AuthorMattoon, Ashley T.
PositionNegative effects of pulp plantations

Billions of trees are being planted to meet the world's soaring appetite for paper, but pulp plantations are hardly forests.

Open up International Paper's web page and the first thing you see, in large bold print, is: "We Plant an Average of 50 Million Trees Annually." International Paper bills itself as the world's largest private seedling grower: the company produces more than 300 million "genetically-improved" SuperTree[R] seedlings per year. Those aren't just trees they're planting - they're super trees. IP may be the biggest planter, but it is hardly unique in either word or deed. All over the world, large pulp and paper operations are cutting - and planting - trees at a record pace. And in an effort to convince the public that they are not only using forests responsibly, but improving them, the companies arc continually churning out feel-good slogans like: "for every tree harvested, two are planted," "there are 20 percent more trees in the United States today than there were in 1970," "managed forests will help prevent global warming by absorbing carbon," and so on.

The claims go even further than that. Even as the Earth's natural forest area continues to shrink by as much as 16 million hectares per year, the major pulp and paper companies present themselves as a sort of antidote to the trend. The industry, which posted 1995 sales in excess of $337 billion, argues that it's actually creating forests. And while it sometimes acknowledges that these artificial forests house very little biological diversity, it generally claims that the spread of intensively managed tree plantations is good news for the natural forests that remain.
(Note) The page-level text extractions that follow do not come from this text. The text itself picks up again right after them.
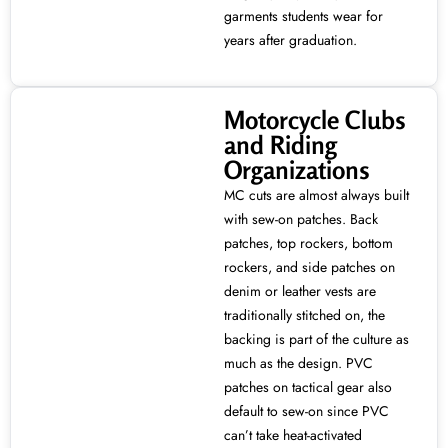
garments students wear for
years after graduation.
Motorcycle Clubs
and Riding
Organizations
MC cuts are almost always built
with sew-on patches. Back
patches, top rockers, bottom
rockers, and side patches on
denim or leather vests are
traditionally stitched on, the
backing is part of the culture as
much as the design. PVC
patches on tactical gear also
default to sew-on since PVC
can’t take heat-activated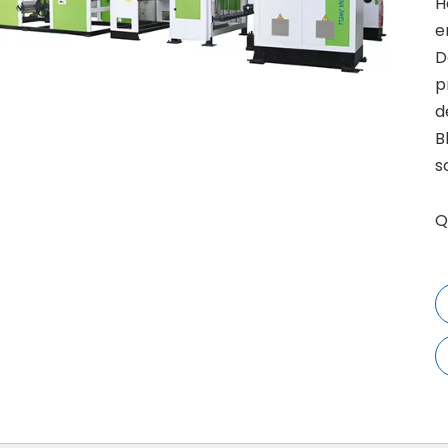
H
e
D
p
d
B
s
Q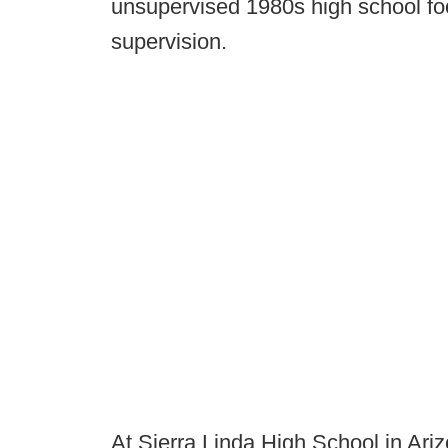
unsupervised 1980s high school foo
supervision.
At Sierra Linda High School in Ari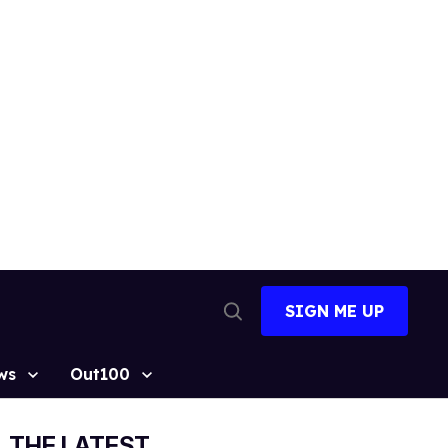
SIGN ME UP
Open
Search
ws
Out100
THE LATEST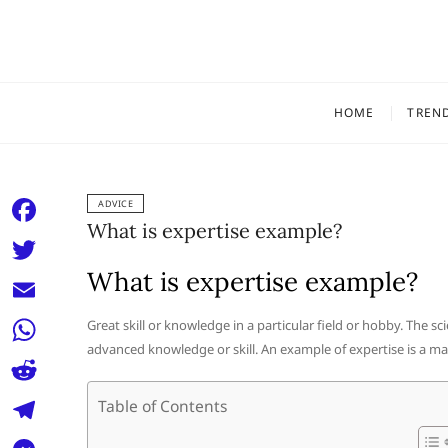
Skip
to
content
HOME
TREN
ADVICE
What is expertise example?
F
a
What is expertise example?
T
c
w
E
Great skill or knowledge in a particular field or hobby. The sci
e
i
advanced knowledge or skill. An example of expertise is a m
m
W
b
t
a
h
o
R
Table of Contents
t
i
a
o
e
e
T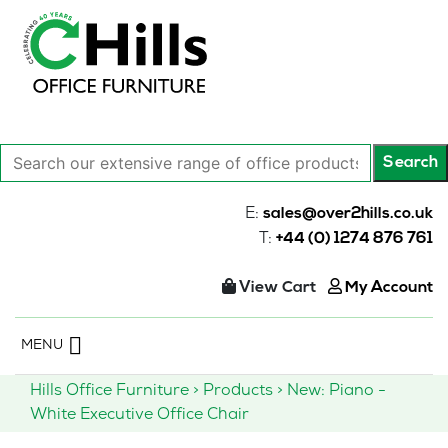
Search
Search
our
extensive
E:
sales@over2hills.co.uk
range
T:
+44 (0) 1274 876 761
of
office
View Cart
My Account
products…
Skip
MENU
to
content
Hills Office Furniture
>
Products
>
New: Piano -
White Executive Office Chair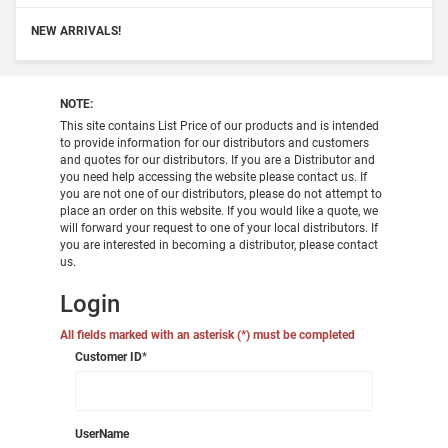
NEW ARRIVALS!
NOTE:
This site contains List Price of our products and is intended
to provide information for our distributors and customers
and quotes for our distributors. If you are a Distributor and
you need help accessing the website please contact us. If
you are not one of our distributors, please do not attempt to
place an order on this website. If you would like a quote, we
will forward your request to one of your local distributors. If
you are interested in becoming a distributor, please contact
us.
Login
All fields marked with an asterisk (*) must be completed
Customer ID
*
UserName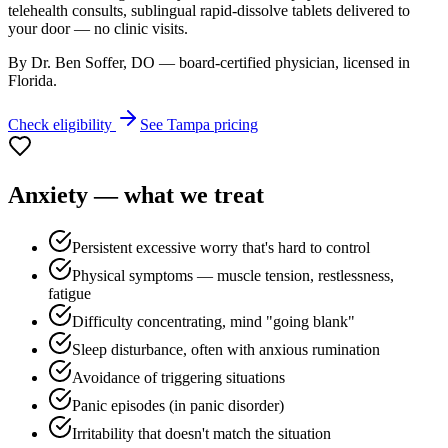
telehealth consults, sublingual rapid-dissolve tablets delivered to
your door — no clinic visits.
By Dr. Ben Soffer, DO — board-certified physician, licensed in
Florida
.
Check eligibility
See
Tampa
pricing
Anxiety
— what we treat
Persistent excessive worry that's hard to control
Physical symptoms — muscle tension, restlessness,
fatigue
Difficulty concentrating, mind "going blank"
Sleep disturbance, often with anxious rumination
Avoidance of triggering situations
Panic episodes (in panic disorder)
Irritability that doesn't match the situation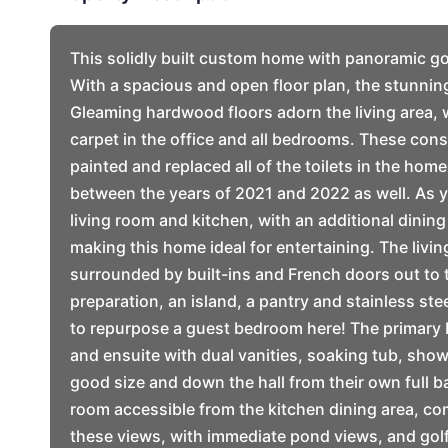
This solidly built custom home with panoramic go
With a spacious and open floor plan, the stunnin
Gleaming hardwood floors adorn the living area, 
carpet in the office and all bedrooms. These cons
painted and replaced all of the toilets in the hom
between the years of 2021 and 2022 as well. As y
living room and kitchen, with an additional dining
making this home ideal for entertaining. The livin
surrounded by built-ins and French doors out to t
preparation, an island, a pantry and stainless ste
to repurpose a guest bedroom here! The primary b
and ensuite with dual vanities, soaking tub, sho
good size and down the hall from their own full b
room accessible from the kitchen dining area, c
these views, with immediate pond views, and gol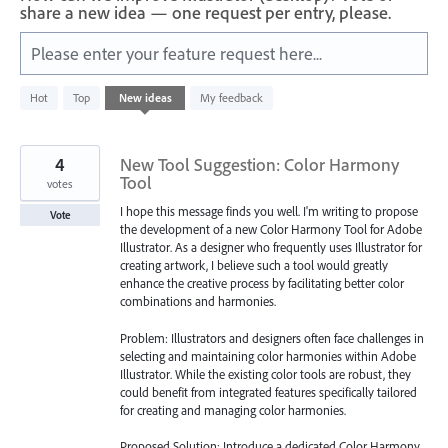
share a new idea — one request per entry, please.
Please enter your feature request here...
583
Hot
Top
New
ideas
My feedback
results
found
4
New Tool Suggestion: Color Harmony
Tool
votes
I hope this message finds you well. I'm writing to propose
Vote
the development of a new Color Harmony Tool for Adobe
Illustrator. As a designer who frequently uses Illustrator for
creating artwork, I believe such a tool would greatly
enhance the creative process by facilitating better color
combinations and harmonies.
Problem: Illustrators and designers often face challenges in
selecting and maintaining color harmonies within Adobe
Illustrator. While the existing color tools are robust, they
could benefit from integrated features specifically tailored
for creating and managing color harmonies.
Proposed Solution: Introduce a dedicated Color Harmony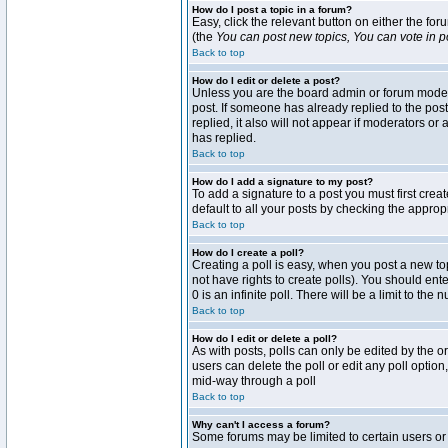
How do I post a topic in a forum?
Easy, click the relevant button on either the fo
(the
You can post new topics, You can vote in pol
Back to top
How do I edit or delete a post?
Unless you are the board admin or forum moderat
post. If someone has already replied to the post 
replied, it also will not appear if moderators 
has replied.
Back to top
How do I add a signature to my post?
To add a signature to a post you must first crea
default to all your posts by checking the approp
Back to top
How do I create a poll?
Creating a poll is easy, when you post a new topi
not have rights to create polls). You should enter
0 is an infinite poll. There will be a limit to the
Back to top
How do I edit or delete a poll?
As with posts, polls can only be edited by the ori
users can delete the poll or edit any poll optio
mid-way through a poll
Back to top
Why can't I access a forum?
Some forums may be limited to certain users or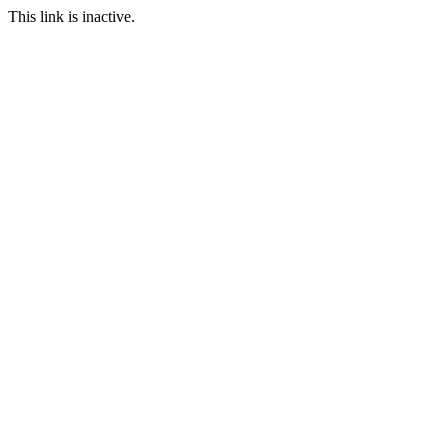
This link is inactive.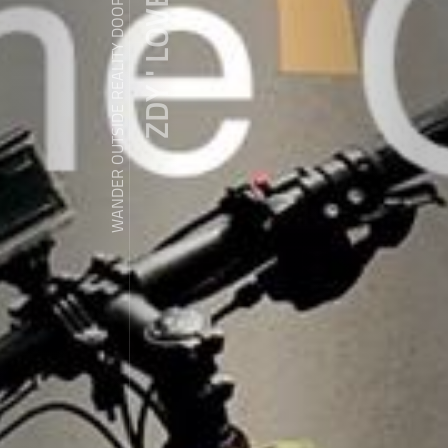
ZDY ' LOVE
WANDER OUTSIDE REALITY DOOR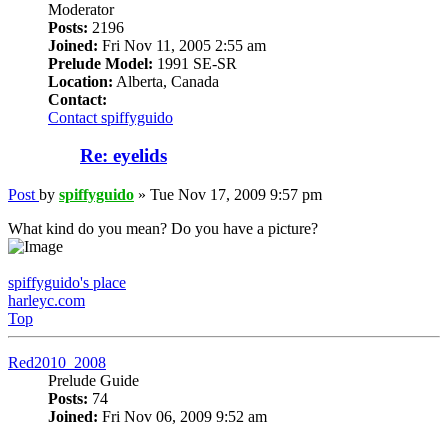
Moderator
Posts:
2196
Joined:
Fri Nov 11, 2005 2:55 am
Prelude Model:
1991 SE-SR
Location:
Alberta, Canada
Contact:
Contact spiffyguido
Re: eyelids
Post
by
spiffyguido
»
Tue Nov 17, 2009 9:57 pm
What kind do you mean? Do you have a picture?
spiffyguido's place
harleyc.com
Top
Red2010_2008
Prelude Guide
Posts:
74
Joined:
Fri Nov 06, 2009 9:52 am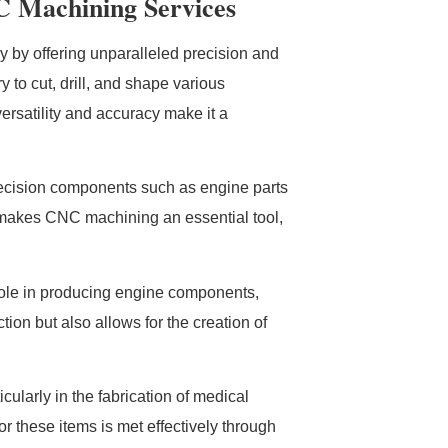
C Machining Services
y by offering unparalleled precision and
 to cut, drill, and shape various
ersatility and accuracy make it a
precision components such as engine parts
d makes CNC machining an essential tool,
 role in producing engine components,
ion but also allows for the creation of
cularly in the fabrication of medical
or these items is met effectively through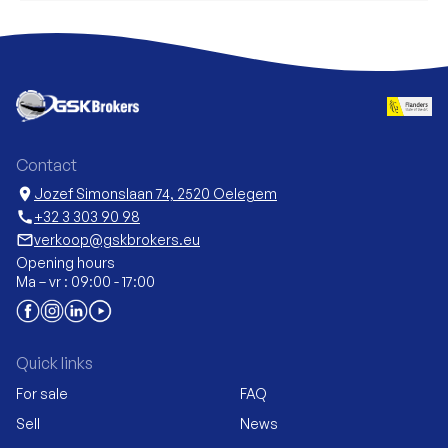
Contact
location_on
Jozef Simonslaan 74, 2520 Oelegem
call
+32 3 303 90 98
mail_outline
verkoop@gskbrokers.eu
Opening hours
Ma – vr : 09:00 - 17:00
Quick links
For sale
FAQ
Sell
News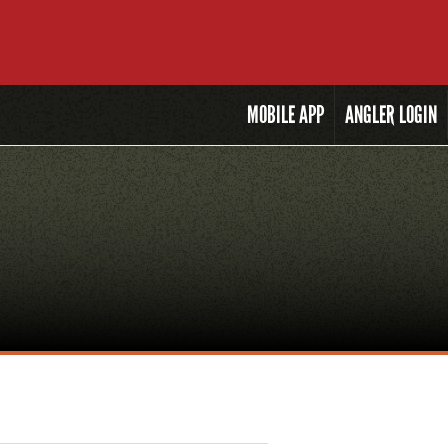
MOBILE
APP
ANGLER LOGIN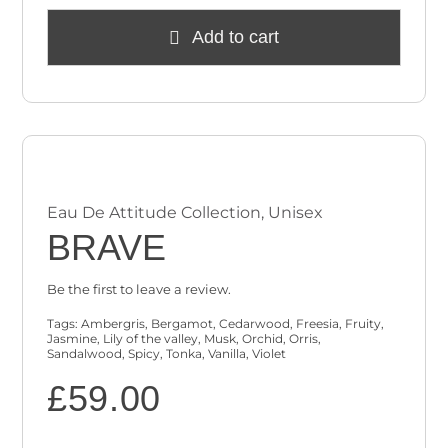
Add to cart
Eau De Attitude Collection
,
Unisex
BRAVE
Be the first to leave a review.
Tags:
Ambergris
,
Bergamot
,
Cedarwood
,
Freesia
,
Fruity
,
Jasmine
,
Lily of the valley
,
Musk
,
Orchid
,
Orris
,
Sandalwood
,
Spicy
,
Tonka
,
Vanilla
,
Violet
£
59.00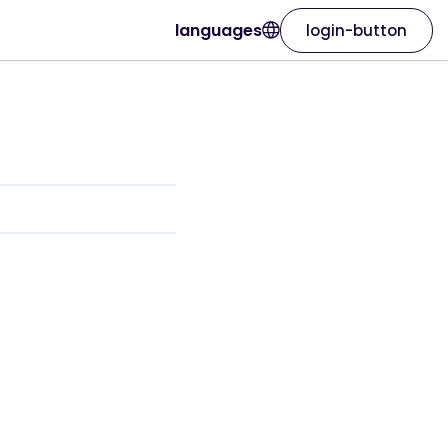
languages
login-button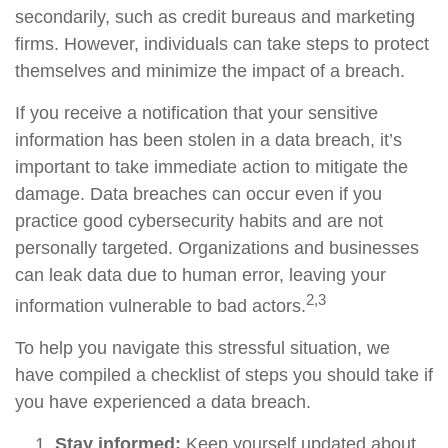
secondarily, such as credit bureaus and marketing
firms. However, individuals can take steps to protect
themselves and minimize the impact of a breach.
If you receive a notification that your sensitive
information has been stolen in a data breach, it’s
important to take immediate action to mitigate the
damage. Data breaches can occur even if you
practice good cybersecurity habits and are not
personally targeted. Organizations and businesses
can leak data due to human error, leaving your
2,3
information vulnerable to bad actors.
To help you navigate this stressful situation, we
have compiled a checklist of steps you should take if
you have experienced a data breach.
Stay informed:
Keep yourself updated about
Plantations, the argument goes, are potentially so productive that they could largely satisfy, the demand for wood products, thereby relieving pressure on natural forests. Proponents of this view argue that the world's entire pulpwood demand could be met by a relatively small area of plantations. One recent study, based on 1993 data, concluded that plantations covering 40 million hectares could have met the world's total wood fiber demand for pulp in that year. That's an area less than 30 percent the amount of cropland usually planted in corn (about 140 million hectares).

Pulp and paper companies are not alone in their high expectations for industrial tree plantations. Many forestry consultants, governments, and even environmental groups see large-scale plantation forestry as the key to a sustainable wood supply for what is the most rapidly growing portion of the forest products sector: the production of woodchips and pulp to make paper, particle board, and other reconstituted wood products. Some argue that the global shift to tree farming is the forester's equivalent to the agricultural "Green Revolution" which favored high-yield crop varieties and large, mechanized farms at the expense of smaller, more diverse operations.

The planting of trees as crops is hardly a recent phenomenon. Brazil, which now boasts the world's largest planted area of eucalyptus (a group of popular plantation trees native to Australia), undertook its first extensive eucalyptus plantings around the turn of the century, as a fuel supply for the Sao Paulo railway. And given the pressures on the world's surviving natural forests, it's obvious that plantations must play a major role in the industrial wood supply. But there is growing evidence that the prevailing methods of plantation development are doing serious damage - both to natural forests and to the people who live in or around them.

To understand the problem, it's necessary first to grasp the rate and scale of current developments. In the past, the world's pulp mills got their pulpwood primarily from old-growth forests and second growth stands in the northern United States, Canada, and Scandinavia. Over the past 20 years, however, the wood fiber supply has begun to shift southward, to the southern United States and to a group of relatively new players, such as New Zealand, Indonesia, Chile, Brazil, and South Africa. In many southern countries, the prospect of a pulp and paper bonanza has resulted in lavish government subsidies and a rush of foreign investment. Of course, the underlying goal of the investments - both public and private - is not to save forests but to make money, by producing wood fiber as quickly and cheaply as possible. Ready money and an apparently insatiable market have led to enormous increases in plantation cover. In Latin America, for example, plantation area has increased 50 percent in just the last 12 years, to a current total of 7.5 million hectares - an area slightly larger than Panama. Many countries with large plantation estates plan to double their plantation area by the year 2010. Indonesia is planning to triple its plantation area within the next 15 years.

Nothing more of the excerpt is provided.